# Tread Direction



## 32and3cross (Feb 28, 2005)

I know this has been discussed a few times but I can't seem to find a definative answer on it.

I have several sets of tires I am mounting for the coming cross season and I want to do it right esp because two of the sets are tubbies and so not as easy to switch. The tire are all Challenge grifos and fangos are tubbie and a set of limus that are clincher.

My general understanding is that running the chevrons "reversed" on the rear yields a slightly less fast rolling tire but with more control. Im think of mounting the grifos/limus "reversed" and the fangos as forward facing.

Thoughts?


----------



## seppo17 (Dec 7, 2008)

straight from the challenge website FAQ:


WHICH DIRECTION SHOULD I MOUNT MY CYCLOCROSS TIRES?

Many cyclocross treads are directional. Note: “Forward” refers to the direction of the tread when looking at the top of the tire, and will be the same as how it touches the ground.



GRIFO

The Grifo can be used in different directions to achieve different results.



If you point the arrow < < < of the tread forward the tire rolls faster.



If you turn the tire around with the arrow pointing backwards > > > the tire has more grip but added rolling resistance.



The rear tire is usually more suited to switching directions. Have fun trying different orientations for different conditions.



LIMUS

For the Limus it is advised to have the long arm of the Y “ ̶ “ pointing forward and the open V shape of the Y pointing back “ ˂ “ on both the front and rear tire.



The tire in this direction has less drag or rolling resistance. Additionally it also sheds dirt and mud better on the road, so that maximum grip is once again obtained. Using the Limus in this direction on both tires also ensures the optimal grip.



CHICANE

Use the Chicane the same direction as the Limus. The open V part of the Y faces backward and the long part of the Y points forward. This makes for a faster tire with less rolling resistance and helps shed mud from the tire.



FANGO

The Fango will get more bite with the slightly taller end of the scoops that run down the center facing forward and will roll faster with the shorter end in front.
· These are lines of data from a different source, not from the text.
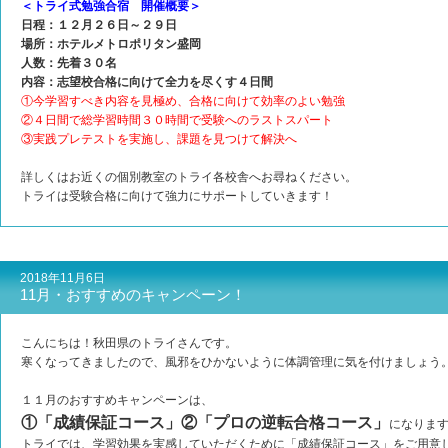
＜トライ式勉強合宿 開催概要＞
日程：１２月２６日～２９日
場所：ホテルメトロポリタン盛岡
人数：先着３０名
内容：志望校合格に向けて全力を尽くす４日間
①今学習すべき内容を見極め、合格に向けて効率のよい勉強
②４日間で総学習時間３０時間で受験へのラストスパート
③実践プレテストを実施し、課題を見つけて解決へ
詳しくはお近くの個別教室のトライ各校舎へお尋ねください。
トライは受験合格に向けて強力にサポートしていきます！
2018年11月6日
11月・おすすめのキャンペーン！
こんにちは！秋田県のトライさんです。
寒くなってきましたので、風邪をひかないように体調管理に気を付けましょう
１１月のおすすめキャンペーンは、
①「成績保証コース」②「プロの逆転合格コース」
になりま
トライでは、学習効果を実感していただくために「成績保証コース」をご用意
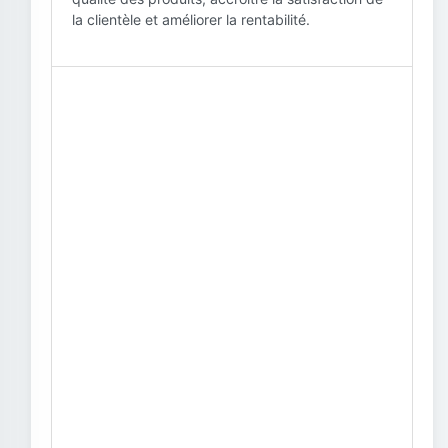
la clientèle et améliorer la rentabilité.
According to challenge I ran the limus reverse last year.


----------



## adam_mac84 (Sep 22, 2010)

I am assuming those instructions are as viewed from the top


----------



## wim (Feb 28, 2005)

Strictly a personal opinion, so don't take this too seriously: Every time someone says or writes "tubbies" when referring to tubular tires, they should be required to make a $5 donation to the USAC junior racing development fund. For "tubies" (one "b"), $3 would be enough.


----------



## 32and3cross (Feb 28, 2005)

wim said:


> Strictly a personal opinion, so don't take this too seriously: Every time someone says or writes "tubbies" when referring to tubular tires, they should be required to make a $5 donation to the USAC junior racing development fund. For "tubies" (one "b"), $3 would be enough.


No thanks I like my spelling better


----------



## 32and3cross (Feb 28, 2005)

Thanks for the advice guys I swear I looked on challenges site last year and that was not there but hey "the more you know". Just glad to have the info before I glue the *tubbies* up.


----------



## ms6073 (Jul 7, 2005)

Some will say that as a 'general' rule of thumb, tires should be mounted (clincher, tubeless, or tubular) such that the logo/label is visible from the right side of the wheel when traveling forward. Problem is some tire manufacturers hot stamp labels on both sides of the tire casing or, as in the case of early Challenge and some Clement tires, the label was hot stamped on what might be considered to be the 'wrong' side, leading to confusion and Challenge's subsequent clarification. :thumbsup:


----------



## atpjunkie (Mar 23, 2002)

Chevron 'tractor' style tread
if most of your riding is dry-ish then have them both forward
If you encounter some loose or some mud, flip the rear


----------



## atpjunkie (Mar 23, 2002)

adam_mac84 said:


> I am assuming those instructions are as viewed from the top


Visualize the wheel rotation
if the wheel is rolling from left to right ----> the chevron should be like this >
if you want increased rear traction have the rear chevron as such <


----------



## 32and3cross (Feb 28, 2005)

atpjunkie said:


> Chevron 'tractor' style tread
> if most of your riding is dry-ish then have them both forward
> If you encounter some loose or some mud, flip the rear


No way to flip a glued on tire tho, but I think my idea about having one set setup "fast" and one with more traction is spot on


----------



## atpjunkie (Mar 23, 2002)

32and3cross said:


> No way to flip a glued on tire tho, but I think my idea about having one set setup "fast" and one with more traction is spot on


yes, all you need are 2 back wheels. You don't need to flip the front. 
What I meant by flip is 'glue in that direction'. If most of your races are on dry, grass, hard pack use the standard direction. If most have loose dirt than mount the rear in reverse


----------



## Thom H (Aug 25, 2009)

And if you don't know which way it is mounted, you may not be able to tell the difference. I have put them on backwards by mistake and rode them for a week and then figured out they were on backwards. IMHO the front tire is where it is at. If the rear slips and slides, no harm on foul. I get a bit goosed if the front tire is sliding around much.


----------